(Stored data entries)
>>>

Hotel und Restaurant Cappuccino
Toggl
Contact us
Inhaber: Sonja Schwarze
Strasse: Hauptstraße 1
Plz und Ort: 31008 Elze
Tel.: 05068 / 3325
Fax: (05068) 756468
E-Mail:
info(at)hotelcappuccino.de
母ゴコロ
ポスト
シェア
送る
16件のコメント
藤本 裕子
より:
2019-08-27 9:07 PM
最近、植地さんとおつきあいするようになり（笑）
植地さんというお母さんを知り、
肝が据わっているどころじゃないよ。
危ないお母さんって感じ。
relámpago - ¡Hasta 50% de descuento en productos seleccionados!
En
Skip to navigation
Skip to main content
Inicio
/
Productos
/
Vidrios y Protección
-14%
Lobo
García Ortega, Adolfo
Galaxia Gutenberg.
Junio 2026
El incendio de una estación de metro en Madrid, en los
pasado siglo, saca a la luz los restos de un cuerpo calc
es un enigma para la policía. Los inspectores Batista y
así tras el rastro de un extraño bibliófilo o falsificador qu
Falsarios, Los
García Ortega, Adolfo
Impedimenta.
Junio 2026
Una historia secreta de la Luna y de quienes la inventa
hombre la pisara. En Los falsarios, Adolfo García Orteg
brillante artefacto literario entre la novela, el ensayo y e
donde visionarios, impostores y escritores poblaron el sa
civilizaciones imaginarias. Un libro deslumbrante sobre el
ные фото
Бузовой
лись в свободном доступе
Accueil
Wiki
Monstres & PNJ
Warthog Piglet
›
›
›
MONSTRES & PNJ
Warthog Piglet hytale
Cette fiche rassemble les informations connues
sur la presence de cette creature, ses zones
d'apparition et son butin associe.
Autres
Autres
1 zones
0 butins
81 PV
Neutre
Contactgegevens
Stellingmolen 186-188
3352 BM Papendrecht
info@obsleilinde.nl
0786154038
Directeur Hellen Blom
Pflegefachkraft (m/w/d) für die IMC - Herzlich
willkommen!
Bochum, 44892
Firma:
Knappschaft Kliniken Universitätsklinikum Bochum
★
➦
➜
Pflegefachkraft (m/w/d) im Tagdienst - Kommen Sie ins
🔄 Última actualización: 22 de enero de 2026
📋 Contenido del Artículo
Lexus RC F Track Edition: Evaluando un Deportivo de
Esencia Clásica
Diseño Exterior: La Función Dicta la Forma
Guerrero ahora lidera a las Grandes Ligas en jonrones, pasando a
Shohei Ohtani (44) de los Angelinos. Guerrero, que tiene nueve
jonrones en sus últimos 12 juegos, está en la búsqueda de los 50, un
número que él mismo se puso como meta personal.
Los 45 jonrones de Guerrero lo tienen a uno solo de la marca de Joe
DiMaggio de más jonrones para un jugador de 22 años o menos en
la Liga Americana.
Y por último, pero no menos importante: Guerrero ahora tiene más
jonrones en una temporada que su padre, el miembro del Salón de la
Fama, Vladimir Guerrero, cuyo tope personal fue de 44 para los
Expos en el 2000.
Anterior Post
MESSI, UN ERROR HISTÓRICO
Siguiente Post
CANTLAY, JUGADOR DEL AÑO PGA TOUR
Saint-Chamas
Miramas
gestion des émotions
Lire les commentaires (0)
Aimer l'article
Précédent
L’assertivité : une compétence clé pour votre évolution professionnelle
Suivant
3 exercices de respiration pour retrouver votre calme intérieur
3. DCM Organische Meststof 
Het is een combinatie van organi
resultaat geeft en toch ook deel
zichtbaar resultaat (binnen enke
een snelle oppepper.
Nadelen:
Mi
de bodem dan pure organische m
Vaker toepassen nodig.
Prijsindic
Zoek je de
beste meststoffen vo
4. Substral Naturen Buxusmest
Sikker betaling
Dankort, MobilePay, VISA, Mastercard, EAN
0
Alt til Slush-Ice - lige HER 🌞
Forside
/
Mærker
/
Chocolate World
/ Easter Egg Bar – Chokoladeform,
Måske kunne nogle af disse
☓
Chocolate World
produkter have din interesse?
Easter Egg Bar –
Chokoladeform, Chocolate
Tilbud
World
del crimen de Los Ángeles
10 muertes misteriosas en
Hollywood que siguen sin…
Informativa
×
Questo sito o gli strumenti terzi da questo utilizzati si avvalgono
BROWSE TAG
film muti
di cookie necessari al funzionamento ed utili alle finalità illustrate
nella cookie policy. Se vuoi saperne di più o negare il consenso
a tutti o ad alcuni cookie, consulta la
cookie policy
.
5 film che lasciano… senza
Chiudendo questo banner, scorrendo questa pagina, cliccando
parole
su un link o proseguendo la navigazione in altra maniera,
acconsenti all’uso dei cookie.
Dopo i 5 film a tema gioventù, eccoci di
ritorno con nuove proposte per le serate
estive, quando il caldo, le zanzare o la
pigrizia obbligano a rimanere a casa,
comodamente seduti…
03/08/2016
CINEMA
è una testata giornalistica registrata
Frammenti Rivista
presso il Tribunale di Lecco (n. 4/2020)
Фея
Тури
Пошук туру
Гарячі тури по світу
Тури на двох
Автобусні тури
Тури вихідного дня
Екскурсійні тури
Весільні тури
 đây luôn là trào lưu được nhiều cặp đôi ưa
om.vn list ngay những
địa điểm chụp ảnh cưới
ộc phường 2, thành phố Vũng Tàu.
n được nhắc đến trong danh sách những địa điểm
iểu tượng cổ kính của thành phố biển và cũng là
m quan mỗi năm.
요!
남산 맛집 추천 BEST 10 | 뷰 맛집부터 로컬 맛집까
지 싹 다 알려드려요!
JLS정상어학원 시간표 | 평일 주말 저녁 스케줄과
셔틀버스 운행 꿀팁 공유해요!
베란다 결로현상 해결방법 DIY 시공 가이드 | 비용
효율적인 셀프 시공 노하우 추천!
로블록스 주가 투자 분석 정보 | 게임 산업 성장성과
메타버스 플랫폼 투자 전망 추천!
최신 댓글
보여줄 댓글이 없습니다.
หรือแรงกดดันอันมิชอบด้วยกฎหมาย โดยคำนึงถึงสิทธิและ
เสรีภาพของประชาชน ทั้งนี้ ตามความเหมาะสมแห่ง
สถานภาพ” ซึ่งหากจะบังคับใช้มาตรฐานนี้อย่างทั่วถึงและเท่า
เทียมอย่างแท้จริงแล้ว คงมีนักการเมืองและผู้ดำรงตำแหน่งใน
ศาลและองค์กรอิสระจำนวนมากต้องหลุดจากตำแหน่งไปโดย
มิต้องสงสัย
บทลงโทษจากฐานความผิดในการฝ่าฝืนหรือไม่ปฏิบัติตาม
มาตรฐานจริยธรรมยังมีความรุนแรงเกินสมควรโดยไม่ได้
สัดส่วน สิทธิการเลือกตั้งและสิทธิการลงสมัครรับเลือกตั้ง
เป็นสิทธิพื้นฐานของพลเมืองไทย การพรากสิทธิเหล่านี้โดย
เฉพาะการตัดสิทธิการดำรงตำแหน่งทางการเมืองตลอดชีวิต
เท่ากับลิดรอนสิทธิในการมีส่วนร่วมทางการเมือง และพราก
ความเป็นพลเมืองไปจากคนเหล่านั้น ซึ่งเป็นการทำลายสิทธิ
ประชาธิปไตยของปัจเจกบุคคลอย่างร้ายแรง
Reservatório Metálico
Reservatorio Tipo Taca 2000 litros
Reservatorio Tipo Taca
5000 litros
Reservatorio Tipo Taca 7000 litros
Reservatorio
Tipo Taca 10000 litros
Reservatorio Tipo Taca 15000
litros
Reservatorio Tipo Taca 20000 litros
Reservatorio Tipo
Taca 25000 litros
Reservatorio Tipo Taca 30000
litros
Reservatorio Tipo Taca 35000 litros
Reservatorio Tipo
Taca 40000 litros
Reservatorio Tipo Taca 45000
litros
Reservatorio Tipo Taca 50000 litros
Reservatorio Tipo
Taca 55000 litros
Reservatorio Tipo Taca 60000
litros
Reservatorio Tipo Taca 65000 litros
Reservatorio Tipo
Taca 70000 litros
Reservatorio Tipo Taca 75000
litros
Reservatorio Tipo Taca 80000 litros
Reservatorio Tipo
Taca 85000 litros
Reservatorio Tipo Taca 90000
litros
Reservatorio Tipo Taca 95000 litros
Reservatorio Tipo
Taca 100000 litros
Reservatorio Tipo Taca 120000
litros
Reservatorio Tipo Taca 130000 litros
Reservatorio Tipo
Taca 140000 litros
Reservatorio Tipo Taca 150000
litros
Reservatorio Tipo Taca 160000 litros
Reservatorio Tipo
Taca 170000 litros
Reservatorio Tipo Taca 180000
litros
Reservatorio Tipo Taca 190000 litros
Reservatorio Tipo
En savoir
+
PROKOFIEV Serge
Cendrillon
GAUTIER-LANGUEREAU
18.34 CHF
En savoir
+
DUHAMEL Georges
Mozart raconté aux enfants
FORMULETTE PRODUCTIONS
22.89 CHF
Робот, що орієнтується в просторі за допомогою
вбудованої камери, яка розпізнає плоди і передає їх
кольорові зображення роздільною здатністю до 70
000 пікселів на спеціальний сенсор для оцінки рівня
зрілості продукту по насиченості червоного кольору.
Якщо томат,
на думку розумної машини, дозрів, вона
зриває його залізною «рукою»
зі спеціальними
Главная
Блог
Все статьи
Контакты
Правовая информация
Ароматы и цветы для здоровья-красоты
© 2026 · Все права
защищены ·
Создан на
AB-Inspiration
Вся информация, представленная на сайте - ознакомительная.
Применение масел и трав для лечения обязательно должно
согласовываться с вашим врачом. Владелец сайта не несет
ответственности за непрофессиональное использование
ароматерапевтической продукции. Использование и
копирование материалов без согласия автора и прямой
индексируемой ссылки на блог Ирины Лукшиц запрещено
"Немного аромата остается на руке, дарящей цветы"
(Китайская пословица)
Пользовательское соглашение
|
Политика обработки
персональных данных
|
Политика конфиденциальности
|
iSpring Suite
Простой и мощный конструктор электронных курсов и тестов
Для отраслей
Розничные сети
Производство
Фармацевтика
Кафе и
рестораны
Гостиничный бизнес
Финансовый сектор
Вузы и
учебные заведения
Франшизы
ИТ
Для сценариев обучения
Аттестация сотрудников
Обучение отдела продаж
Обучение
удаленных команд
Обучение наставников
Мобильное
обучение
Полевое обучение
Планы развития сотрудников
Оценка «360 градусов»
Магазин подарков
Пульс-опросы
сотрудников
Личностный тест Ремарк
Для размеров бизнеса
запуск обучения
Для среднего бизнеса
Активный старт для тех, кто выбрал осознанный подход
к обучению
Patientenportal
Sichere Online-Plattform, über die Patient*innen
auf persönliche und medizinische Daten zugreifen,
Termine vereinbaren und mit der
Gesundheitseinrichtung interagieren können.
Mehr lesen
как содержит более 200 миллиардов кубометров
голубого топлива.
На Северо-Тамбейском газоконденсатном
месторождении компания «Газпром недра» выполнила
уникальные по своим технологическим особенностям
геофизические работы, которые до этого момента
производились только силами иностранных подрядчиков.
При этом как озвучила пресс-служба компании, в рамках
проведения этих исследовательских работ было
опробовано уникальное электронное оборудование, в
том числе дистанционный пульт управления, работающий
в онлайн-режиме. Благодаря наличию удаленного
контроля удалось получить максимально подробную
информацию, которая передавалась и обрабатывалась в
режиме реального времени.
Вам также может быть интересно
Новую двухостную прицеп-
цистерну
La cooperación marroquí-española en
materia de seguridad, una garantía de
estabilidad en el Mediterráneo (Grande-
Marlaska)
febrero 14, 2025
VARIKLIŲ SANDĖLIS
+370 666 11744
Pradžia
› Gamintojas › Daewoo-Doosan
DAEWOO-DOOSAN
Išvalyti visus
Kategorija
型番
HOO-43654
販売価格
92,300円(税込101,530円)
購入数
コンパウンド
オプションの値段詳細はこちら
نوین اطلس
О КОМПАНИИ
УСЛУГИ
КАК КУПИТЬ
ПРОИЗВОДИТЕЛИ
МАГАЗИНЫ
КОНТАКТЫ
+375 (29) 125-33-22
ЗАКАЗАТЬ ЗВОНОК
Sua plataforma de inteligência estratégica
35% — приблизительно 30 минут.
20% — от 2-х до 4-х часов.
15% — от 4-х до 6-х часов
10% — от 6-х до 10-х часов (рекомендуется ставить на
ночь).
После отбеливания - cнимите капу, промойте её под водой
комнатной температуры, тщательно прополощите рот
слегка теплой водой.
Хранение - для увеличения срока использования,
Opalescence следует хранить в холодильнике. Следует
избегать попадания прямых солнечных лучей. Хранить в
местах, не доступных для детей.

<<<

▶ **EXERCISE PROMPT**: Return exactly, and only, the lines above starting at the line that contains "геофизические работы, которые" and ending at the line that contains "том числе дистанционный".

▶ **WORKED SOLUTION**:
геофизические работы, которые до этого момента
производились только силами иностранных подрядчиков.
При этом как озвучила пресс-служба компании, в рамках
проведения этих исследовательских работ было
опробовано уникальное электронное оборудование, в
том числе дистанционный пульт управления, работающий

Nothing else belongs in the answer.